Un istante delle ore meridiane di un giorno di fine novembre di ventiquattro anni fa.
Angelo era appena uscito da casa di suo cugino Antonio. Il cielo era tremendamente azzurro e con grossi nuvoloni bianchi abbaglianti per la luce del sole che densamente riflettevano.
Guardó in alto e poi il cielo lontano in giro completo sopra tutto l’orizzonte. Non aveva mai visto un cielo cosí grande. Nel Queensland tutto era afflitto dall’enormità, perfino le formiche.
L’enormità è quando la stessa identica cosa si manifesta in maniera smisurata rispetto al canone che per essa avevamo stabilito.
Di fronte all’evento della sproporzione Angelo provó tutta l’intensità della umana condizione di finitezza nell’esperienza di uno stato emotivo ancestrale. La meraviglia lo riempí di sé.
Delicate sono le dinamiche delle emozioni. Delicata la gestione delle loro transazioni. Tutto è cosí complesso che certi fenomeni superano il bordo della comfort zone straripando fuori dalla sicurezza. Paradossalmente sono proprio le regole scritte per salvarci le responsabili delle nostre inondazioni emotive.
Il canone è l’unica risorsa che abbiamo di fronte al mondo. Esso è la rete epistemologica grazie alla quale esistiamo. La nostra stessa essenza, non si riduce mai a pura ontologia ma implica già da sempre questo vincolo cognitivo.
Angelo poteva solo darsi delle regole sulle quali costruire la propria visione del mondo. Eppure quelle stesse regole fondamentali sarebbero dovute essere costitutivamente flessibili al punto di saper rinunciare a se stesse quando la fenomenologia non corrisponde loro. Un cielo troppo grande per essere vero.
Angelo capí che la virtù non stava nella robustezza delle proprie regole ma piuttosto nella capacità di sapervi rinunciare continuamente. La realtà le eccede sempre di nuovo. Serve una prima regola: le regole sono eccezionali, le eccezioni sono regolari.

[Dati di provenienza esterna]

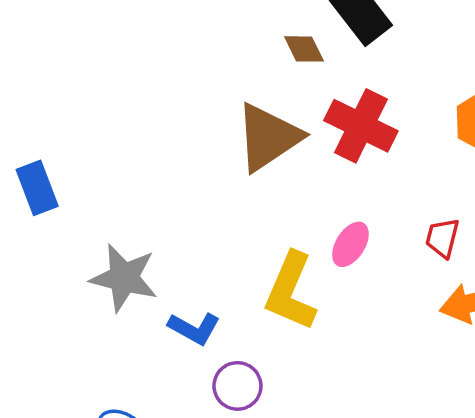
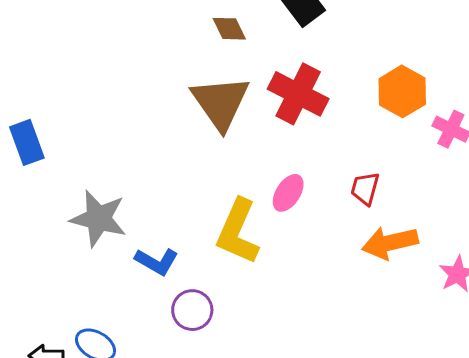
brown diamond: (304, 49) -> (229, 29), moved
brown triangle: (268, 137) -> (220, 103), turned -32

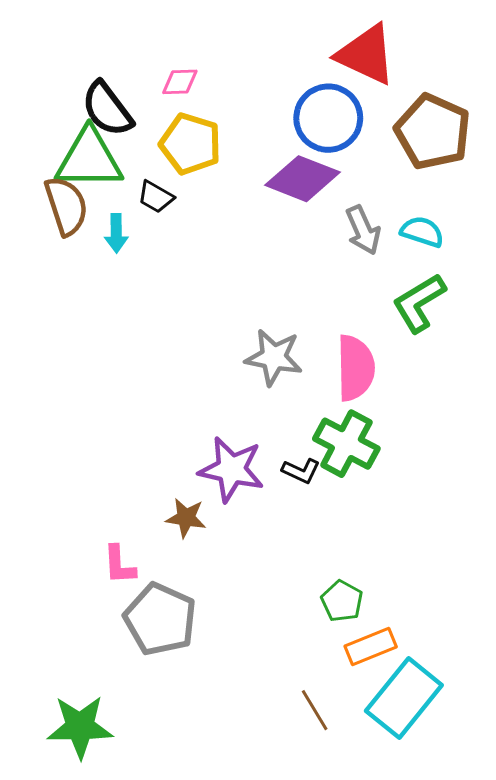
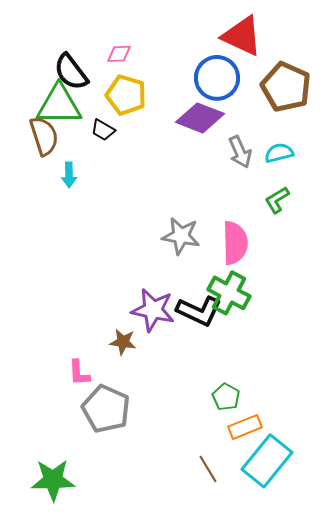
cyan semicircle: (422, 232) -> (279, 153), turned -32
cyan arrow: (116, 233) -> (69, 175), moved
green L-shape: (419, 303) -> (277, 200), size x0.7
black L-shape: (301, 471) -> (199, 311), size x1.8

Come difendersi dall’effluvio che ci sovrasta se la meraviglia è troppa per la forza delle nostre emozioni?
Angelo imparó la rinuncia preventiva. A volte bisogna saper rimunciare alle emozioni, quando queste sono visibilmente troppo grandi per l’ingegneria gestionale della nostra persona.
Cosí, quando la ragazza per la quale ci si è presi u a cotta sta passando sotto casa, invece di correrle incontro per dichiararle la propria passione, ci si chiude in silenzio dentro casa abbassando il volume della radio, o alzandolo a palla, che poi è la stessa cosa.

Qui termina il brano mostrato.